The position spelled out in the statement, titled the “Revolutionary Manifesto of the Islamic Front,” marked a reversal of a policy articulated last year that called for creating an Islamist state after the defeat of Assad. Analysts and observers agreed that the statement seemed directed at the international community, particularly the United States, which has been reluctant to support widespread military aid for the rebels over concerns about radicalism.
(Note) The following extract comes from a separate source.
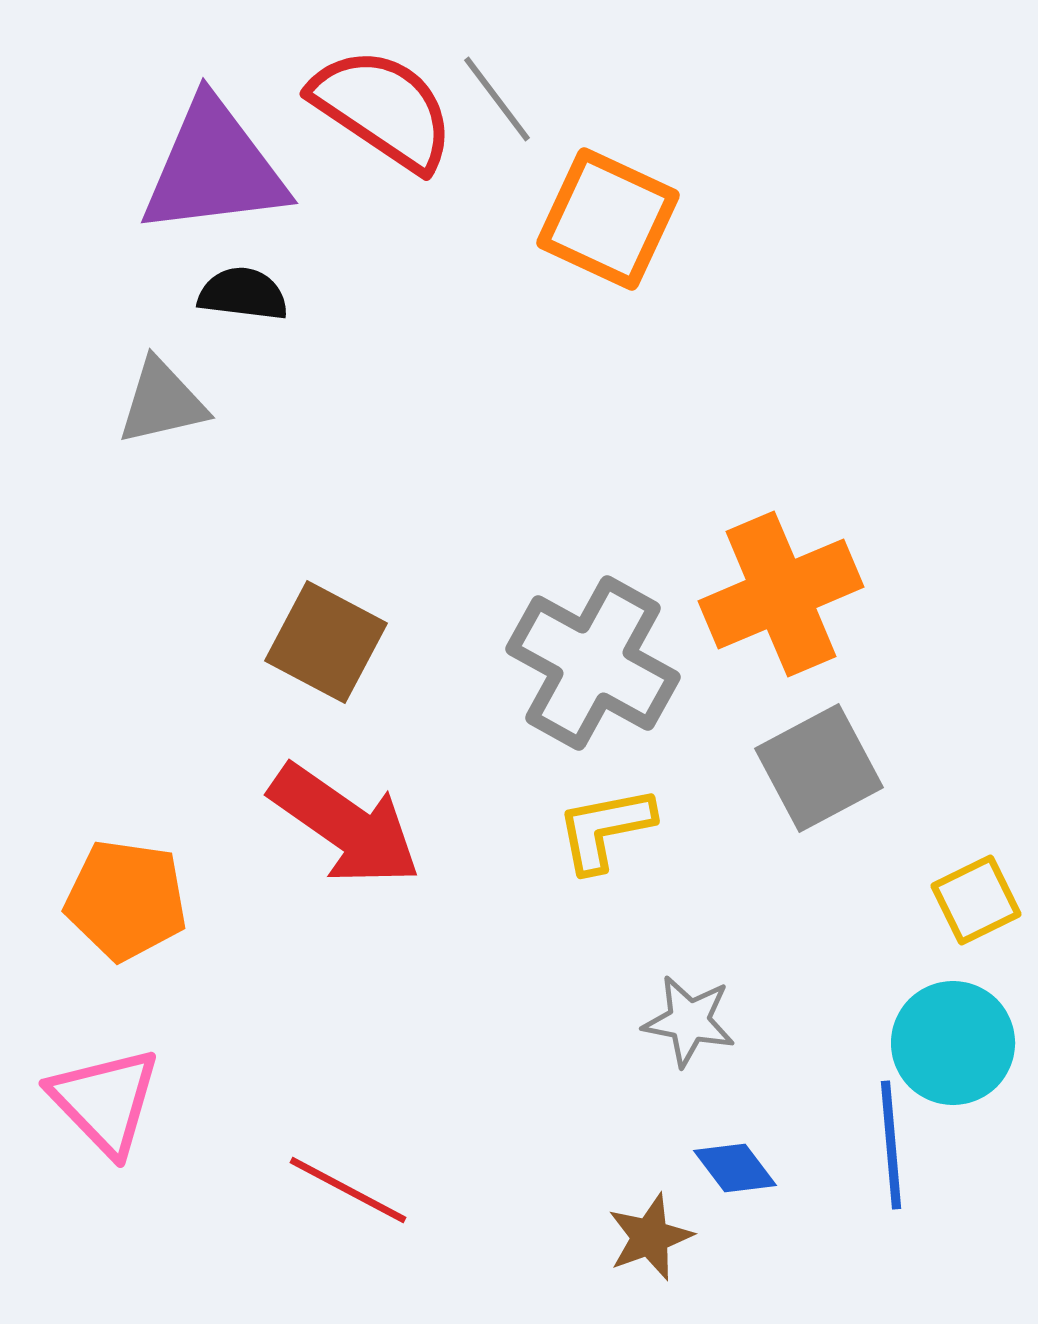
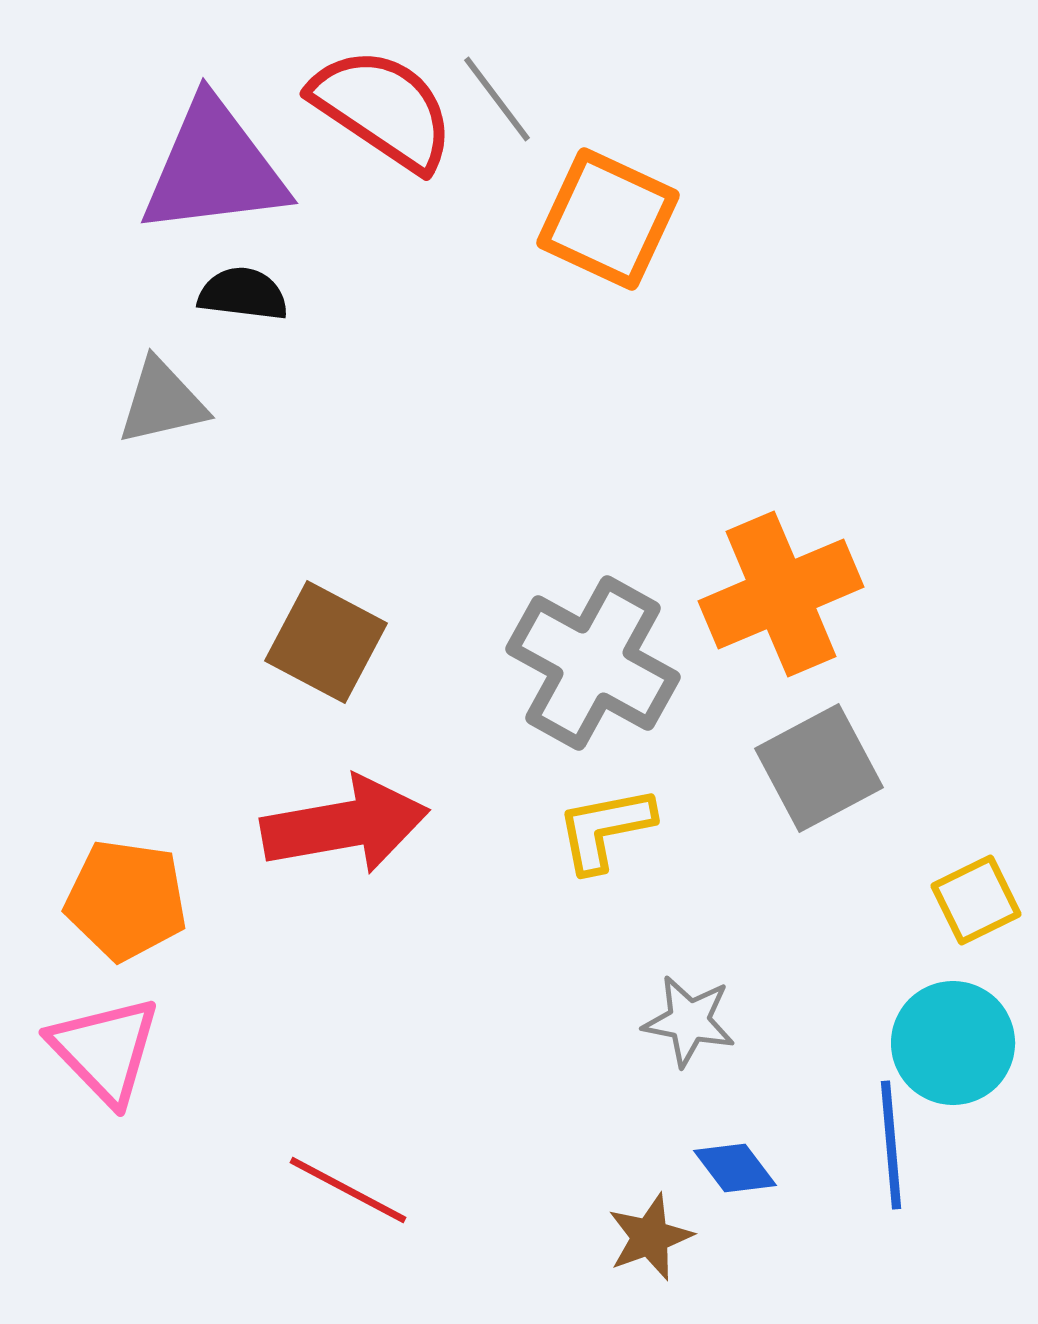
red arrow: rotated 45 degrees counterclockwise
pink triangle: moved 51 px up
The statement, which was released as an audio posting on jihadi websites, was said to have the support of the Islamic Front’s leadership, including Hassan Abboud, the leader of a conservative militant group, Ahrar al-Sham, whose founders included members of al-Qaida and which previously had espoused developing an Islamic emirate as a predecessor to the return of a caliphate to rule all Muslim lands. Ahrar al-Sham is thought to be the largest group in the Islamic Front.
The statement was immediately attacked by the most radical groups in the anti-Assad movement, al-Qaida’s Nusra Front and the Islamic State of Iraq and Syria, an al-Qaida-inspired group that’s broken with al-Qaida over tactics in Syria. Analysts said the denunciation of the statement by Nusra and ISIS lent it credibility as a sincere policy position.
The manifesto “seems sincere considering the rabid response against it by (Nusra) and its supporters/sympathetic ideologues,” said Aaron Zelin, who studies radical Islamist groups as a fellow at the Institute for Near East Policy in Washington.
Whether it will influence the Obama administration’s reluctance to authorize aid for the Islamic Front remains to be seen. Zelin acknowledged that Ahrar al-Sham’s acquiescence to the new position was “weird,” considering the group’s al-Qaida connections.